I was delighted to read Don Burnett’s column in the June 5 edition of the Capital News, headlined ‘Save natural state of hillside lots.’
Frequently, new homeowners come to my xeriscape class to find out how to recreate the natural beauty that attracted them to their property.
Unfortunately, the native vegetation was destroyed in the building process, leaving disturbed soil infested with invasive weeds.
Sadly, it is very difficult to restore what has been lost.
Putting a true value on natural landscapes is long overdue.
“Building with Nature,” by Andy Wasowski, is an excellent book detailing how owners and builders work together to maximally preserve the natural landscape. Used copies of this are available online.
I strongly recommend it to anyone involved in land development or construction as well as those planning to have a home built.
In Kelowna, we have a wonderful example of this method of building by the late John Woodworth, a prominent architect and ardent conservationist (founding and 25 year member of the Nature Trust of B.C, chair of the Nature Conservancy of Canada, co-founder of Brandt’s Creek Marsh, and recipient of the Order of Canada for conservation work).
As his final project he designed a home for his wife and himself on the extremely steep hillside beside his long-time residence.
His goal was to preserve the natural vegetation on that slope with less than a six-foot perimeter of disturbance around the narrow, three-storey home. All but the top floor is built into the slope.
Each time I visit the hillside below the house I am astonished at his achievement.
Preserving the natural landscape is the easiest, most cost-effective way to landscape. It provides both immediate and long term savings.
When thinking about this in the context of the Principles of Xeriscape, or water-wise gardening:
Mother Nature has taken care of the design cost. There is no need to install or maintain a costly irrigation system or pay for water to irrigate.
There is no need to improve the soil as the plants are already growing and adapted to the soil they are in.
Existing plant roots will hold the soil to prevent erosion. There is no weekly mowing and trimming of lawns.
Where the ground has not been disturbed, it will be covered in natural vegetation which prevents weed growth so there won’t be much weeding.

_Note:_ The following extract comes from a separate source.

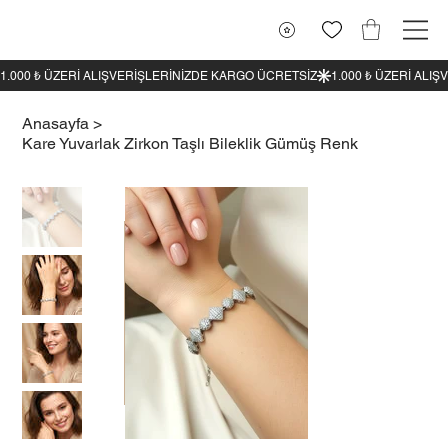
1.000 ₺ ÜZERI ALIŞVERIŞLERINIZDE KARGO ÜCRETSIZ
Anasayfa
>
Kare Yuvarlak Zirkon Taşlı Bileklik Gümüş Renk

There won’t be any need to fertilize or mulch.
The natural mulch formed by vegetation dying back in winter and leaf/needle drop, will gradually break down and feed the plants.
The plants are all well adapted to the climate so will thrive and not need replacing.
There will be a diversity of plant species that will attract a diversity of birds and beneficial insects to take care of insect pests.
This leaves lots of time to relax and enjoy the Okanagan sunshine.